## Brief
Which lines of the records below contain the string "мира"? Report each of them.
── Data listing ──
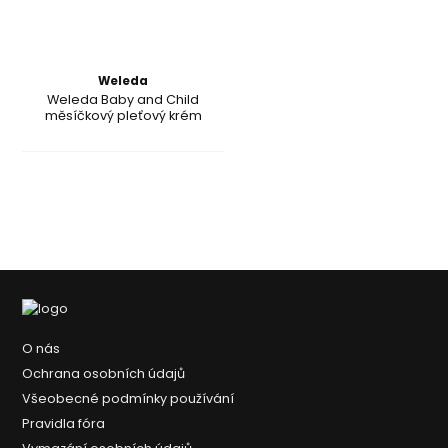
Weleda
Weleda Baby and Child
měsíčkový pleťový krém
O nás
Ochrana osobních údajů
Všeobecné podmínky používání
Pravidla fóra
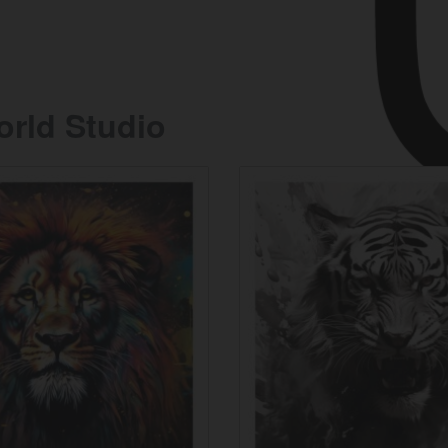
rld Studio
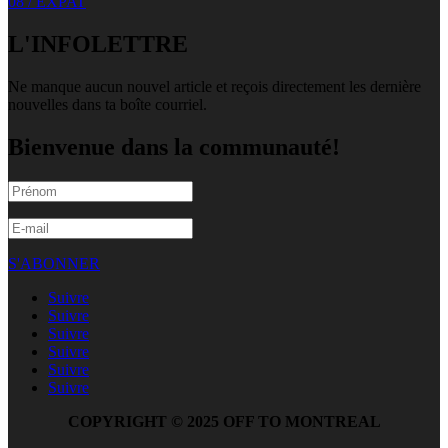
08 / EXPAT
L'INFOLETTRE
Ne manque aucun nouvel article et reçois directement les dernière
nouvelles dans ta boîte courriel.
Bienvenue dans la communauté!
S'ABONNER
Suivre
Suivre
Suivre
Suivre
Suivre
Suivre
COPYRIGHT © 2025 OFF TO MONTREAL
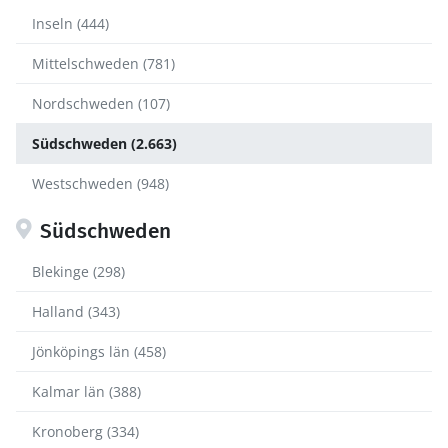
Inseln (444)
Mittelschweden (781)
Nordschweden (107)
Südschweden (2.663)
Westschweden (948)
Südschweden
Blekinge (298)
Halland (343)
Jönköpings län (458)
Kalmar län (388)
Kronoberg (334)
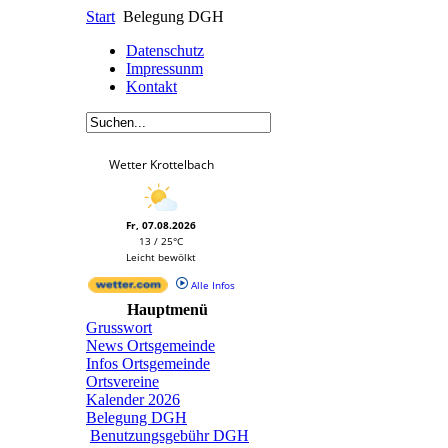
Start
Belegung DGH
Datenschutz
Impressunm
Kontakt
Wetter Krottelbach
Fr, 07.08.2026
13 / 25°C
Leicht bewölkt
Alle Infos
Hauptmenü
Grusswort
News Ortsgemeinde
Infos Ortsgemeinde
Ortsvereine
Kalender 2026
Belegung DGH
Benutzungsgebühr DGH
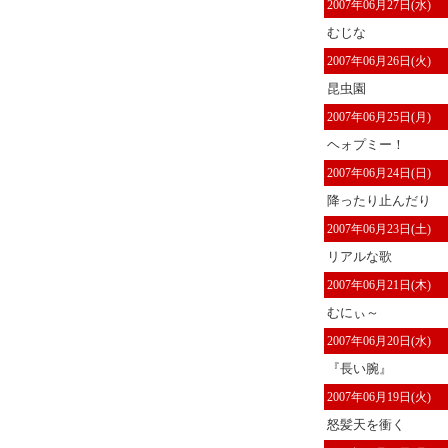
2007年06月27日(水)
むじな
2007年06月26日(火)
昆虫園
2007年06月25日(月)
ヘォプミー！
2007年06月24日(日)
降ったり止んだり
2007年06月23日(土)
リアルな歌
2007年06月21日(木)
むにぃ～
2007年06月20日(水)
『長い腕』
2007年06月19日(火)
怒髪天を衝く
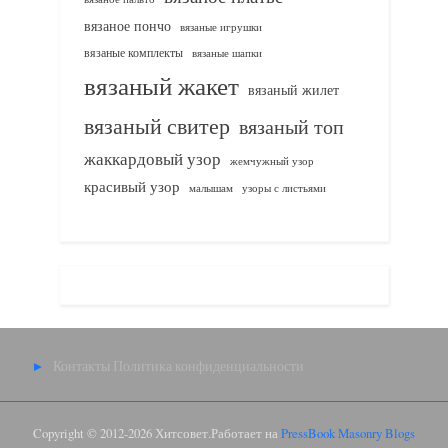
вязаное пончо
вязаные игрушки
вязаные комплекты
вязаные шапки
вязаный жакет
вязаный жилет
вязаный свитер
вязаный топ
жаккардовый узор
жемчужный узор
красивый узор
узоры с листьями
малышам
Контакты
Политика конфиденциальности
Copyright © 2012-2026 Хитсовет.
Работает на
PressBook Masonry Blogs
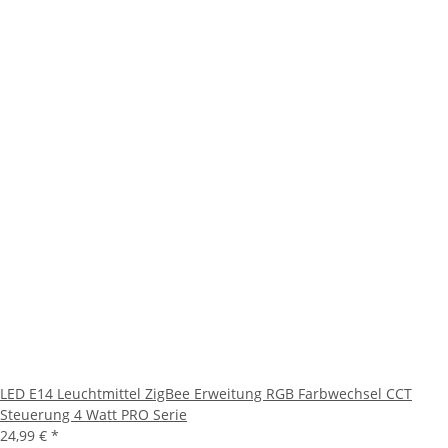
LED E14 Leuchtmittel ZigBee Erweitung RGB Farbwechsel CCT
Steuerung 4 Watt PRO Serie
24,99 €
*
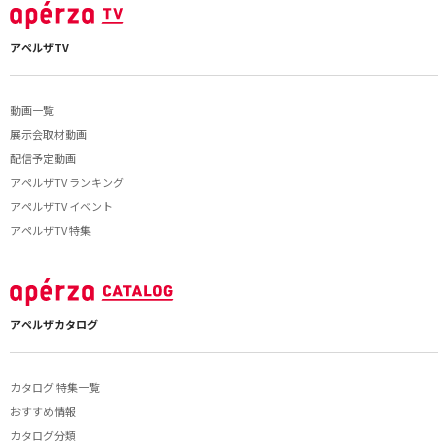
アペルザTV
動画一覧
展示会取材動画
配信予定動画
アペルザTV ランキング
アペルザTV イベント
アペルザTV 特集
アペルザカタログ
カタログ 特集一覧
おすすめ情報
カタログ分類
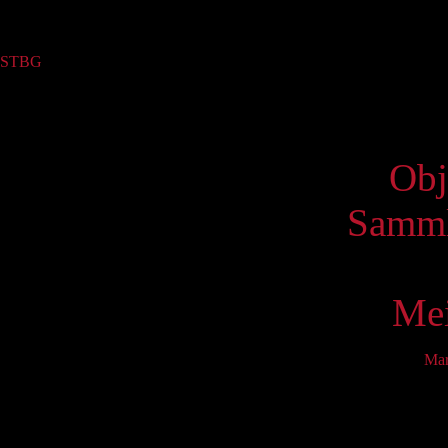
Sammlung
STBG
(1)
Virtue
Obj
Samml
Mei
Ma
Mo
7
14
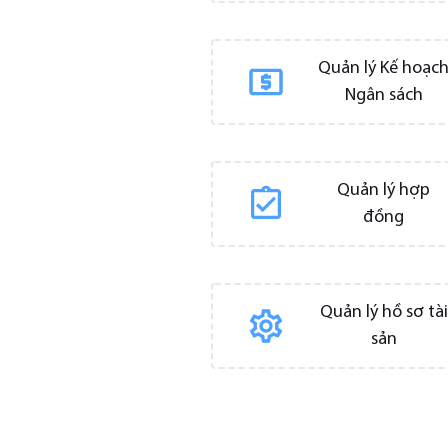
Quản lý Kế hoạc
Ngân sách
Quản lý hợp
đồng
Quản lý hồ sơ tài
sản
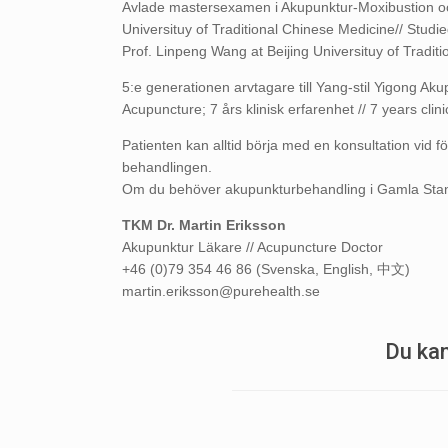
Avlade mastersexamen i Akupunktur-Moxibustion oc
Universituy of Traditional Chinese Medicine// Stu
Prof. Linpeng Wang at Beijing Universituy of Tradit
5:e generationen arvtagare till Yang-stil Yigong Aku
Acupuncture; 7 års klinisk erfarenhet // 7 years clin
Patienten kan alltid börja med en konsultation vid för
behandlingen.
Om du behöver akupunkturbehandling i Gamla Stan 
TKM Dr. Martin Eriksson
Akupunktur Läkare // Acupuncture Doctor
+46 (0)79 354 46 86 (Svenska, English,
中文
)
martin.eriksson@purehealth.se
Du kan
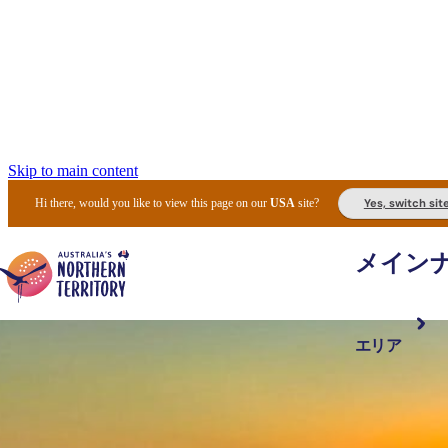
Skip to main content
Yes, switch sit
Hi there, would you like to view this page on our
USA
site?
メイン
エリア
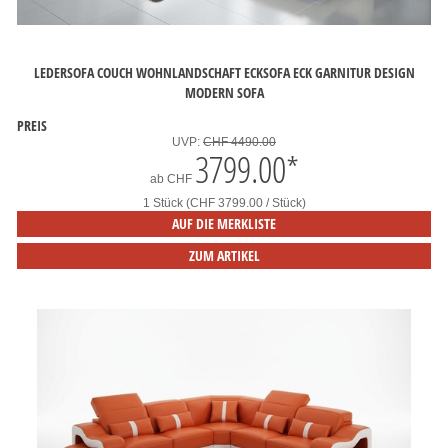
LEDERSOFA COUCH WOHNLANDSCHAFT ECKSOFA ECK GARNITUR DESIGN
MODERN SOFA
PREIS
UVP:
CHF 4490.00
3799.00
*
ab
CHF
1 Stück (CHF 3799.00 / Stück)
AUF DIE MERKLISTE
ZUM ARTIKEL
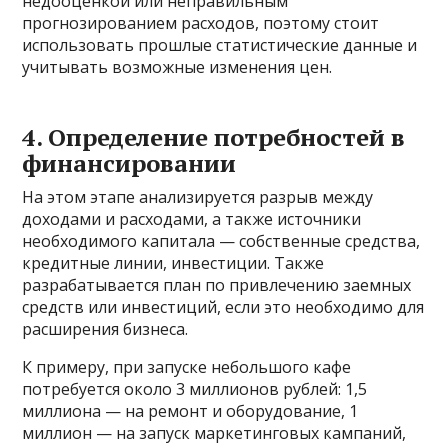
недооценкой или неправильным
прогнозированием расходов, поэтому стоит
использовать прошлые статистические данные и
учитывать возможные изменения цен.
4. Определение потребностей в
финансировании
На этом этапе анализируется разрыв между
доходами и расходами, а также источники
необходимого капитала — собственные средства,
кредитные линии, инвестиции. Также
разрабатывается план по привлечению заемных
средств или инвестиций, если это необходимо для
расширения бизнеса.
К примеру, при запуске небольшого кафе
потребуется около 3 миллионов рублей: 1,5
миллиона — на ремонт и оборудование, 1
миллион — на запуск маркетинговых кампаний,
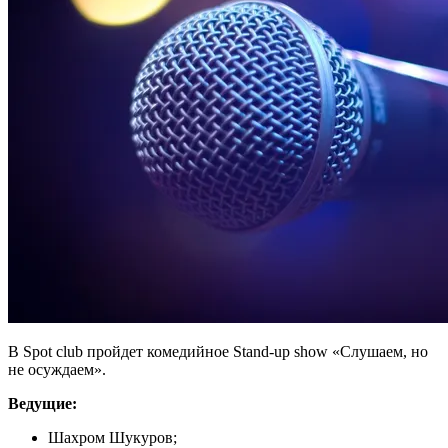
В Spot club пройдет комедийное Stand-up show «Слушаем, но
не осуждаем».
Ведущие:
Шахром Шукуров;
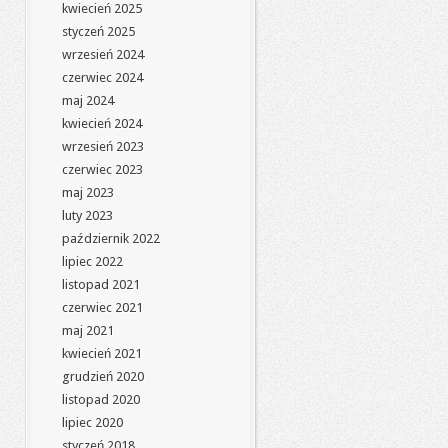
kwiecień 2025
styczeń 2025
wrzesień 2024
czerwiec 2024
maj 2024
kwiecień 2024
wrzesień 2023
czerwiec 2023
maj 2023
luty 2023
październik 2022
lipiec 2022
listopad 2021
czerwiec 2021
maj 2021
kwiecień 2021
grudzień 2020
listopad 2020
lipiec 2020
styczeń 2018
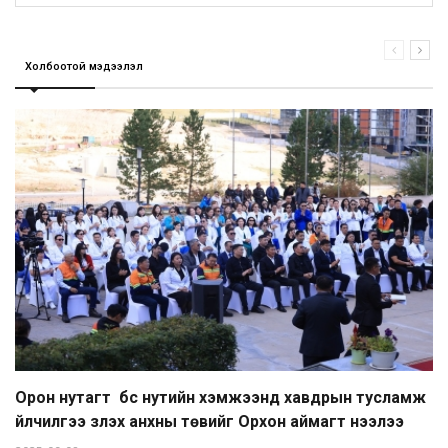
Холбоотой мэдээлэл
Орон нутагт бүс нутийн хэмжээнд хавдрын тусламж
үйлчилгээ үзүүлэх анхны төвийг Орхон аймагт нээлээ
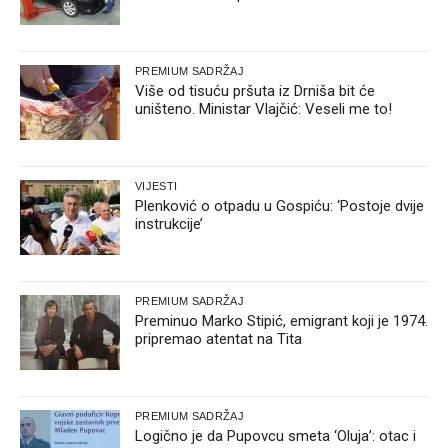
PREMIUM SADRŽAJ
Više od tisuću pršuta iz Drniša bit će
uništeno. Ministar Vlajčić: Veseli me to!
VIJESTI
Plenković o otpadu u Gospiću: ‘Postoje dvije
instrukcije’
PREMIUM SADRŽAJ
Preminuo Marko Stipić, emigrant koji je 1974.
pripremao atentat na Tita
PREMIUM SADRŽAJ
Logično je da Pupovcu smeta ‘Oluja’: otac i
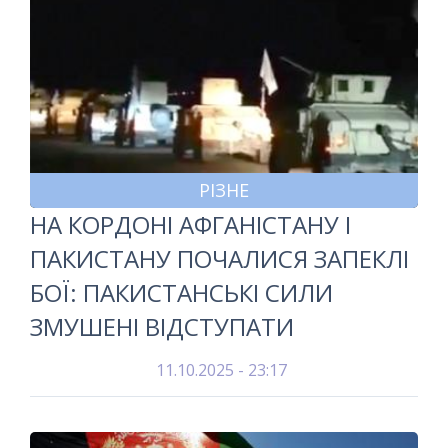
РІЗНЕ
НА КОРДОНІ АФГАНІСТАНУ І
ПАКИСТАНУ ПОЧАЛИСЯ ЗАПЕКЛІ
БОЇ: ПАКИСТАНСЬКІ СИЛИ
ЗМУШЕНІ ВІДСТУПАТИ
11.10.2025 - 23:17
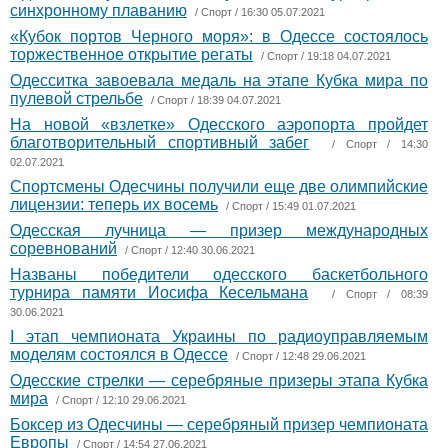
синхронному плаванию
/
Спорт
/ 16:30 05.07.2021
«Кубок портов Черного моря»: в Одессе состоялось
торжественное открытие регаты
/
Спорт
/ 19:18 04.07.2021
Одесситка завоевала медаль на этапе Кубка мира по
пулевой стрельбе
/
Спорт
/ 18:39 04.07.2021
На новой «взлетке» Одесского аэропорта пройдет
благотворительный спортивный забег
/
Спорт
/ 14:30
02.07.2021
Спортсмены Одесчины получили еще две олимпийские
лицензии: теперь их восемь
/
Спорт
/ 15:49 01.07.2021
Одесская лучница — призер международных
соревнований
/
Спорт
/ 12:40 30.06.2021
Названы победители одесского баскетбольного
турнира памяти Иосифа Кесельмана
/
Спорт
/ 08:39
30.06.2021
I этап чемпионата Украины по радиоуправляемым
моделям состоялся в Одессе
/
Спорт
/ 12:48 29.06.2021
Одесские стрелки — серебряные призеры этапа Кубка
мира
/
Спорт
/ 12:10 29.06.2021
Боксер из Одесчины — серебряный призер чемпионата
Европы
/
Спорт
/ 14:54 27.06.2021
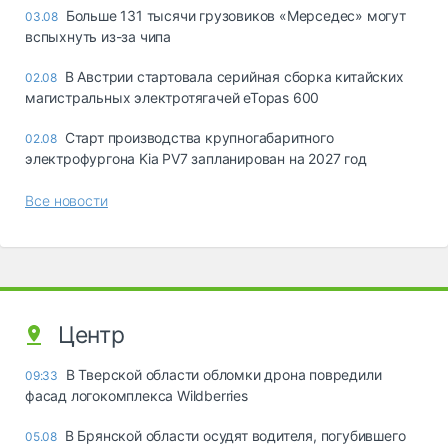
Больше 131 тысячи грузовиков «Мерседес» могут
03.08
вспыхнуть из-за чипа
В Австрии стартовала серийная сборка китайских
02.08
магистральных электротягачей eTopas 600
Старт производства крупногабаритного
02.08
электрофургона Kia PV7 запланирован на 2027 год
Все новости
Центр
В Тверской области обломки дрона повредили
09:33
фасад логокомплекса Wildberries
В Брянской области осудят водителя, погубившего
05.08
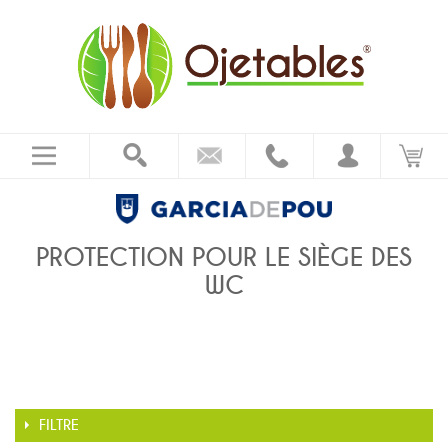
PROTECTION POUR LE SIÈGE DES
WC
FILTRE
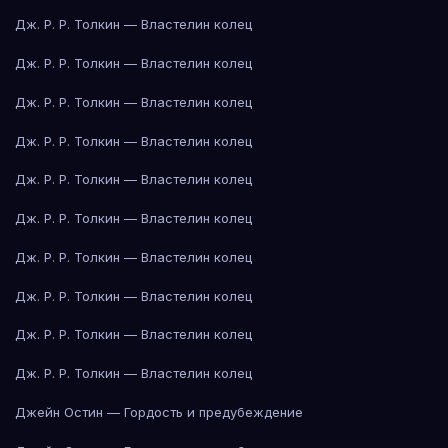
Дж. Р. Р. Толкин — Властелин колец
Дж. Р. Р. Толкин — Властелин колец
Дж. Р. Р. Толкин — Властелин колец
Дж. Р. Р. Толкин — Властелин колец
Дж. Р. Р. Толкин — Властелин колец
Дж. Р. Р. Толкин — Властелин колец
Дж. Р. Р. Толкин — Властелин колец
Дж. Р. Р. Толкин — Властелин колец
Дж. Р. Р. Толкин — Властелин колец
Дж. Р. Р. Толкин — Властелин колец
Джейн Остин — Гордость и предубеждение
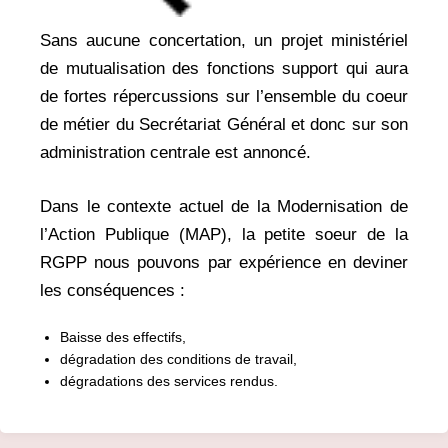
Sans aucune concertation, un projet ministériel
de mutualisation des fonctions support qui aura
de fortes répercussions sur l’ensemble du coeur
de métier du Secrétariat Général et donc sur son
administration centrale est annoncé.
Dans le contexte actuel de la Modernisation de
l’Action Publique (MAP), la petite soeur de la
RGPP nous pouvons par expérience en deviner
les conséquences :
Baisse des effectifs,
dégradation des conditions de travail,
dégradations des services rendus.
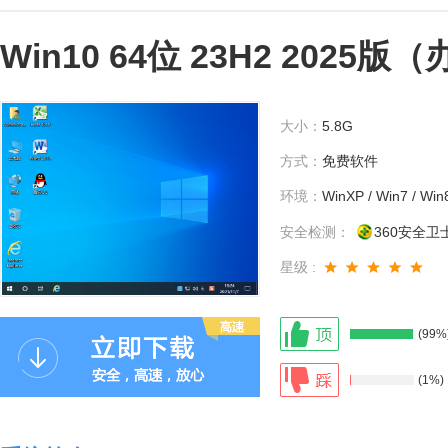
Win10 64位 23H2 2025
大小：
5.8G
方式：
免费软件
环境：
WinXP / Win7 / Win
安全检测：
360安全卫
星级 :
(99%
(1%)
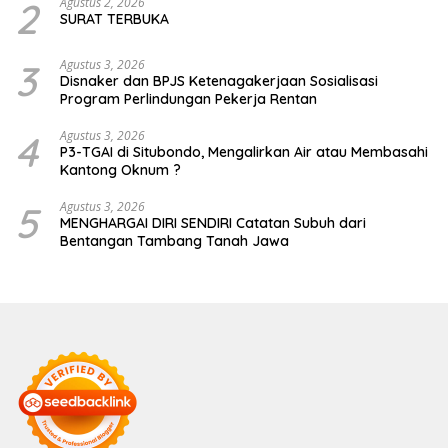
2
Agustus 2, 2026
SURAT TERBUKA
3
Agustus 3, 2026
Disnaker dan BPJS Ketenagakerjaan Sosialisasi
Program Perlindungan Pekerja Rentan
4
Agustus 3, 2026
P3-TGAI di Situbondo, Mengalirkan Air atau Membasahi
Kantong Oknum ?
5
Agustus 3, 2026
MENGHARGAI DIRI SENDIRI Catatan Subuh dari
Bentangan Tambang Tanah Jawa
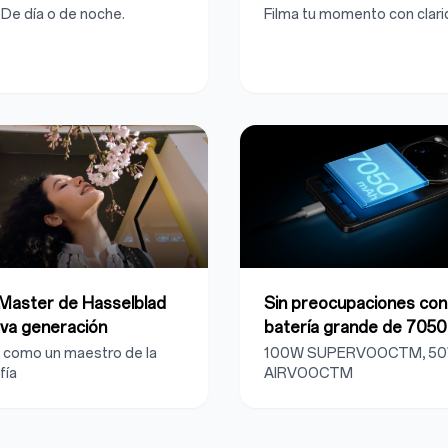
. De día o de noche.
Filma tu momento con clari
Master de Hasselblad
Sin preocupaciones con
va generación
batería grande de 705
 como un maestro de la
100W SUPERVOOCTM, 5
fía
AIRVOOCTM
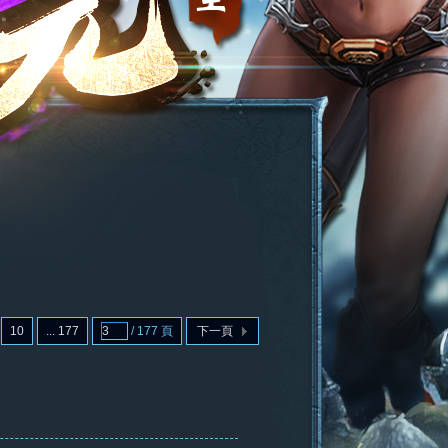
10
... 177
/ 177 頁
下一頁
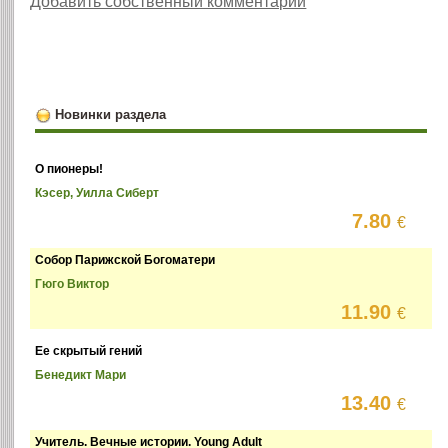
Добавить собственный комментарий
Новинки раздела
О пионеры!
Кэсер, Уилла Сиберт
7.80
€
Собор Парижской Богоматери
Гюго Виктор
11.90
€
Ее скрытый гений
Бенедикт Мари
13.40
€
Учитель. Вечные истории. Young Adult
───
## Response area
Одесситка завоевала медаль на этапе Кубка мира по
мира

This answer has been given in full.